### Exercise requirements:
Tally every line of the listing below that holds "OnlyFans", then give the tally alone.

============================================================

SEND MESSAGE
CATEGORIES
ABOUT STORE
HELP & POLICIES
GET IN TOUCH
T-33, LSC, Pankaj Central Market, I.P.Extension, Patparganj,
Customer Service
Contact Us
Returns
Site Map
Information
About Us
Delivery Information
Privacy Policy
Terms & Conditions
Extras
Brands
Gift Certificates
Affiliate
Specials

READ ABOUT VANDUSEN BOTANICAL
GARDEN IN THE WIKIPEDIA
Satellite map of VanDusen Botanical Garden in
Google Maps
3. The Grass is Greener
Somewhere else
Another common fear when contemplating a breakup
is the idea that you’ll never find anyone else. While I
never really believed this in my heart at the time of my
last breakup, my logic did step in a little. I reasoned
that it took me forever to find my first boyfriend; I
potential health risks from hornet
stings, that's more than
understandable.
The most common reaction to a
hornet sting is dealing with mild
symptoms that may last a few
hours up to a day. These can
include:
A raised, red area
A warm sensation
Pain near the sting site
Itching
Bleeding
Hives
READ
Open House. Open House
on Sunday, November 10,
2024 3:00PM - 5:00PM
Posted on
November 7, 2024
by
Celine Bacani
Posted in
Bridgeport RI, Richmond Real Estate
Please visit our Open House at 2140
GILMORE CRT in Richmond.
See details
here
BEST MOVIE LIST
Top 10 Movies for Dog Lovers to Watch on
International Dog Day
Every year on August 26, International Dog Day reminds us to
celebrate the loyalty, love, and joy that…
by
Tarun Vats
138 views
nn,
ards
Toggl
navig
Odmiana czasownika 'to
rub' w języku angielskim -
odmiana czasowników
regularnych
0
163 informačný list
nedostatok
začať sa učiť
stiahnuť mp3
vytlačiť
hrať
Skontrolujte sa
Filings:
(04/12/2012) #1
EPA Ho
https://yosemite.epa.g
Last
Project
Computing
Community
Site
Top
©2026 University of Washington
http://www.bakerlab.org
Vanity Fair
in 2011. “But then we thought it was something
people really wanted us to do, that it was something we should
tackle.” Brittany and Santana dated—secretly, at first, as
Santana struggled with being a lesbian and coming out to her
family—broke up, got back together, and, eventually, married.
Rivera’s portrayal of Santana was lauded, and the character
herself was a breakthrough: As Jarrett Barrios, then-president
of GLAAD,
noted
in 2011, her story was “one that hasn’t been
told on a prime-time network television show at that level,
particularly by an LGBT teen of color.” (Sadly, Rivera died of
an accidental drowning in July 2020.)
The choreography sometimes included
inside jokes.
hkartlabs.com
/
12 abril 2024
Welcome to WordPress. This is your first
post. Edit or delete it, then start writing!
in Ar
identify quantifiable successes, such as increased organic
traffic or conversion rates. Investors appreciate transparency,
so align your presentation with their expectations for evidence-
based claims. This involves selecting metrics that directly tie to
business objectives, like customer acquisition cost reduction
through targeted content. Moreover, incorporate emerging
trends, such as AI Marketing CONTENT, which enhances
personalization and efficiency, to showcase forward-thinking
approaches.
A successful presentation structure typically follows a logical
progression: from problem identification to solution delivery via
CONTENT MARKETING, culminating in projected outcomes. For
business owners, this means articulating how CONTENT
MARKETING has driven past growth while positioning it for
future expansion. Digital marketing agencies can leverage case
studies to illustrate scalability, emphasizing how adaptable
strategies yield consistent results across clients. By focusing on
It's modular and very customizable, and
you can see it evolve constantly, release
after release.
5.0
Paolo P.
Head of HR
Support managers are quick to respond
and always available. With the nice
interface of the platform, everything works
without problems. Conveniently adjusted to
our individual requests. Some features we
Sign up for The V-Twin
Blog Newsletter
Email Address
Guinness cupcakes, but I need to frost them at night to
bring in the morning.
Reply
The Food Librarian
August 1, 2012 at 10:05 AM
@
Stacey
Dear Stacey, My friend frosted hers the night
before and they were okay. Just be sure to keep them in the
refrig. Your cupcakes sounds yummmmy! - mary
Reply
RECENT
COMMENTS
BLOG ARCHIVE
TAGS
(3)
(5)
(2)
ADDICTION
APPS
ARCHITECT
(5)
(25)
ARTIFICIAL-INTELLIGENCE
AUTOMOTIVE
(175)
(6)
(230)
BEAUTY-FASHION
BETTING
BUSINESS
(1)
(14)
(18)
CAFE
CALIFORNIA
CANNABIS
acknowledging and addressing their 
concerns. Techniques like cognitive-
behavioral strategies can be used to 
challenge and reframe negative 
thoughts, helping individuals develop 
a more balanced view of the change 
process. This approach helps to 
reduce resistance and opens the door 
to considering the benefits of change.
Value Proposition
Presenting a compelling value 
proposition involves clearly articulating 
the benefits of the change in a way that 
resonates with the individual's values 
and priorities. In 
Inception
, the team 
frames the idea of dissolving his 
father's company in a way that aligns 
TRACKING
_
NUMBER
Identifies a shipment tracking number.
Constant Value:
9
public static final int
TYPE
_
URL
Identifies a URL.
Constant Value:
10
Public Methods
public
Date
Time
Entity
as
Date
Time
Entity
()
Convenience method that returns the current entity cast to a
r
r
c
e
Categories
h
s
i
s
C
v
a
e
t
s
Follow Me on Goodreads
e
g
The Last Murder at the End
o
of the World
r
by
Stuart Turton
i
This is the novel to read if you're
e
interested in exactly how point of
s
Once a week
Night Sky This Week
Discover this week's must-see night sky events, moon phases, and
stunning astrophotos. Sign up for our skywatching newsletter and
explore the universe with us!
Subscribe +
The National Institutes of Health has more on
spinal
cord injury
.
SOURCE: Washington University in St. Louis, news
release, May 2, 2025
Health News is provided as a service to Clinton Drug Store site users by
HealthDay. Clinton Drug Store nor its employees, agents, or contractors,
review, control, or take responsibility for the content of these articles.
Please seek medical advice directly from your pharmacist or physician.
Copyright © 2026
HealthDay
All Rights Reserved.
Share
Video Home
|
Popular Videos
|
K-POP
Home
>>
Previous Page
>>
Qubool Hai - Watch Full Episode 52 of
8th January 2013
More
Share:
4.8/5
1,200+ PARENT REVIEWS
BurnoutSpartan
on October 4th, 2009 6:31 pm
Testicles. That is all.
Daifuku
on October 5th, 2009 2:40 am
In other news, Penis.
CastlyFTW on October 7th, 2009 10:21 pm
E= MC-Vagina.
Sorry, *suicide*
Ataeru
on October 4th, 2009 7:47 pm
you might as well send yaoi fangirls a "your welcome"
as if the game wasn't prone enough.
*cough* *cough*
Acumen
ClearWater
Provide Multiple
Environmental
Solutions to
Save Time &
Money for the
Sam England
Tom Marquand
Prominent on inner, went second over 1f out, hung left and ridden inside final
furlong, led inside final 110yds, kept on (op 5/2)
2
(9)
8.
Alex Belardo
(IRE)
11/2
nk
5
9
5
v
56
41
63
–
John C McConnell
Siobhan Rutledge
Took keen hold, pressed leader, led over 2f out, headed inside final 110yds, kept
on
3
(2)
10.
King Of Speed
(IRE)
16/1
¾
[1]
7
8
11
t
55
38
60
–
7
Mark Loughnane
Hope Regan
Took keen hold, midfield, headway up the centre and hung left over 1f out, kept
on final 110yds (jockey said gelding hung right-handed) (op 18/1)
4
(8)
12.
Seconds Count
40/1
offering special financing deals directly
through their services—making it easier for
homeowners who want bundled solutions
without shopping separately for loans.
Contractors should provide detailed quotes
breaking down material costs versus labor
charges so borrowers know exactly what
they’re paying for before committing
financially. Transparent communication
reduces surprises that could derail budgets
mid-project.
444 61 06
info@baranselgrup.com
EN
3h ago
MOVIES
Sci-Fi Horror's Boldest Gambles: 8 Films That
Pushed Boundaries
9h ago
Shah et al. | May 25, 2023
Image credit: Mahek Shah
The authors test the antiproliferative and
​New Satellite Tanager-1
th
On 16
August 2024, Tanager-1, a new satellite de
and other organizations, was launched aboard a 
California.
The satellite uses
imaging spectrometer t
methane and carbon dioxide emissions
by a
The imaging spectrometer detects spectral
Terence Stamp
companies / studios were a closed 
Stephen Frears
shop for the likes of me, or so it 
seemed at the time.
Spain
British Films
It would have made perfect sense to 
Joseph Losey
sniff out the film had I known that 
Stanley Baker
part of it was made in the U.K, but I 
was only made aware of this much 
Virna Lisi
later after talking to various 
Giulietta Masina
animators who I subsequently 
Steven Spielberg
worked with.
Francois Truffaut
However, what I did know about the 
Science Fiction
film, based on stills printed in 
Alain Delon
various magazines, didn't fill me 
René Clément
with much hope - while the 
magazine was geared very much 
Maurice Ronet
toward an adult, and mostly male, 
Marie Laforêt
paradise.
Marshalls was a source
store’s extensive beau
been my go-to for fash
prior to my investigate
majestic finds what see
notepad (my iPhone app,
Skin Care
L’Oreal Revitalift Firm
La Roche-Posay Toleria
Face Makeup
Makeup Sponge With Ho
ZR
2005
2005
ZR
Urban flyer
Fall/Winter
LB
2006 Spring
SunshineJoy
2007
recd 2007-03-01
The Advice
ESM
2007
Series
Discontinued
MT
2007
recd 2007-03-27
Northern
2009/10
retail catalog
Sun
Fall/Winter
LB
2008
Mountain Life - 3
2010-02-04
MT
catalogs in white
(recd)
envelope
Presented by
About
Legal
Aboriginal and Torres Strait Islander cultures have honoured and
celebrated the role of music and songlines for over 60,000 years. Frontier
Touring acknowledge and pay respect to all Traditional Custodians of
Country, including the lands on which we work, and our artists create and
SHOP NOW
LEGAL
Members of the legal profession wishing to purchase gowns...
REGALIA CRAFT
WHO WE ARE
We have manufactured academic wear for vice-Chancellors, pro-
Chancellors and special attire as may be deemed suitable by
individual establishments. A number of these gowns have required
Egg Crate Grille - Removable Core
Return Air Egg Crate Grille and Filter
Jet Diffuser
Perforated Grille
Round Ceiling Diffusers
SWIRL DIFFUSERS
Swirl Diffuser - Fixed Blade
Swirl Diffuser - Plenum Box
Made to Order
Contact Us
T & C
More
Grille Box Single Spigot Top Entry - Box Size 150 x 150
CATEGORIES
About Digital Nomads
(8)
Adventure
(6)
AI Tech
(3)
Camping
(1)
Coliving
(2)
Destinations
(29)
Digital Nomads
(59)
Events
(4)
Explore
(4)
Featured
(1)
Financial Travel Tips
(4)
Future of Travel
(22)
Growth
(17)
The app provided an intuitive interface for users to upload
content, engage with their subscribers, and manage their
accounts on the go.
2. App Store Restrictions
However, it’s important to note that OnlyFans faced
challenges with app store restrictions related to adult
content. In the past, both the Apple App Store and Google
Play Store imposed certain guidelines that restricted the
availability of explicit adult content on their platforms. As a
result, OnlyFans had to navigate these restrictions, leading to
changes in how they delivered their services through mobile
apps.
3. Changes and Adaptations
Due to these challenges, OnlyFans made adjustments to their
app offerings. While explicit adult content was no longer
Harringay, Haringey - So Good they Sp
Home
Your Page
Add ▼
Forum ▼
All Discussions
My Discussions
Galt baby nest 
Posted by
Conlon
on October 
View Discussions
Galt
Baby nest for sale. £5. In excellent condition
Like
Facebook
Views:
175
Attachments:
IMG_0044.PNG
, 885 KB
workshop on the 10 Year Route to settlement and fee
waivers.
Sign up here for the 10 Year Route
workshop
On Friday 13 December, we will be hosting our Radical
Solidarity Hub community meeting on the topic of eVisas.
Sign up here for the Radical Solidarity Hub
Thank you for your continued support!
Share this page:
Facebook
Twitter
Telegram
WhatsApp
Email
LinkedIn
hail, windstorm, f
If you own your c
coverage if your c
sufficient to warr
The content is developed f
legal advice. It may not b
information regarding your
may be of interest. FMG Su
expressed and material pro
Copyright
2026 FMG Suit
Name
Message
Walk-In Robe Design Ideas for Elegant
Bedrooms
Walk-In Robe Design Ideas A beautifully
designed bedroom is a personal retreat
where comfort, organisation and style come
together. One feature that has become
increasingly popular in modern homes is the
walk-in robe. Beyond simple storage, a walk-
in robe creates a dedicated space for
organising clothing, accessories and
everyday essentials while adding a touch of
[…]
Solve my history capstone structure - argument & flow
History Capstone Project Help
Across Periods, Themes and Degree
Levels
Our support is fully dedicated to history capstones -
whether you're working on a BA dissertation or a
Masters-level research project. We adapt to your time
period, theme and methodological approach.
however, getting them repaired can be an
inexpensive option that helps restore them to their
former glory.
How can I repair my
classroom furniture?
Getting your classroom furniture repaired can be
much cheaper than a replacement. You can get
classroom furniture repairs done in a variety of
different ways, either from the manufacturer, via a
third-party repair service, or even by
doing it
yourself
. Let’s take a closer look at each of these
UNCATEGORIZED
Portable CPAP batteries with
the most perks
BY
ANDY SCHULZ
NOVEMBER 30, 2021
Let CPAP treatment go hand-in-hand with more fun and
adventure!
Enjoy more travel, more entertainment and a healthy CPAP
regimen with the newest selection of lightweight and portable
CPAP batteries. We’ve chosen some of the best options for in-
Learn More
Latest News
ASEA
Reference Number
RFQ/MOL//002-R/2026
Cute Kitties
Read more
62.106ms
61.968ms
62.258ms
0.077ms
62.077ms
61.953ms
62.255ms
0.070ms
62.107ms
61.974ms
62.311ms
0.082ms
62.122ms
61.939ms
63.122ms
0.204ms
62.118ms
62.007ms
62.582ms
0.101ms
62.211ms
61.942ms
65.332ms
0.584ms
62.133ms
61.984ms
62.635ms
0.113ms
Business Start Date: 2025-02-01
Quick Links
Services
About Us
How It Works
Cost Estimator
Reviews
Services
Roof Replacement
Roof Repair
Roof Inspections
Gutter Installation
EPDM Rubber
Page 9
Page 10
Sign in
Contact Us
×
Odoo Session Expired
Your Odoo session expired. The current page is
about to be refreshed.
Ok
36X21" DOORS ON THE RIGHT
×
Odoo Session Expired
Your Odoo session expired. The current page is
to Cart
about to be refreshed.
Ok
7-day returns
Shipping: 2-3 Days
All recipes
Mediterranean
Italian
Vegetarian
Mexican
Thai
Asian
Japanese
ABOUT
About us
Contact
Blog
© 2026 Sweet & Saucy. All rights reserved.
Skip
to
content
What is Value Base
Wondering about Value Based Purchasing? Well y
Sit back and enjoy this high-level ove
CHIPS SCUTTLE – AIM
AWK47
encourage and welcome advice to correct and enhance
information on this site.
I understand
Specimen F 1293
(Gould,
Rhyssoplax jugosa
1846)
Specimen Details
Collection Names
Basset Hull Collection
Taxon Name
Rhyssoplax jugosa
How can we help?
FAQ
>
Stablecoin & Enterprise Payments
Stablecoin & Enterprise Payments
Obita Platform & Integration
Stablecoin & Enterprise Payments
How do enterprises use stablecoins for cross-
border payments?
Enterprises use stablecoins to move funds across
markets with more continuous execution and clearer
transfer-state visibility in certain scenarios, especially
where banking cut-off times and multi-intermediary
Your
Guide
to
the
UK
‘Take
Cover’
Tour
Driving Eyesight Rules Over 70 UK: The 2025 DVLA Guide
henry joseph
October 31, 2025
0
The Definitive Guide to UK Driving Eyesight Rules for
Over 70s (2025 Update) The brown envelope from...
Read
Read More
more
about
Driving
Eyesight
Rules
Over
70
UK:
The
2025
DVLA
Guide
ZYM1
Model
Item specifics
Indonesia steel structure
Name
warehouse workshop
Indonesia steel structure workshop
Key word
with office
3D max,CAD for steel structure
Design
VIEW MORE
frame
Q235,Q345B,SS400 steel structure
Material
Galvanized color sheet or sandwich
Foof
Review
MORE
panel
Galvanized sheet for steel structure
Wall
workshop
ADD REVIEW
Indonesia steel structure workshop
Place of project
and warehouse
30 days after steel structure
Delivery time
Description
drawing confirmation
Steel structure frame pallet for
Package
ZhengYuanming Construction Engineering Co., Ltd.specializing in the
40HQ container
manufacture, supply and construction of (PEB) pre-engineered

============================================================

### Task answer:
3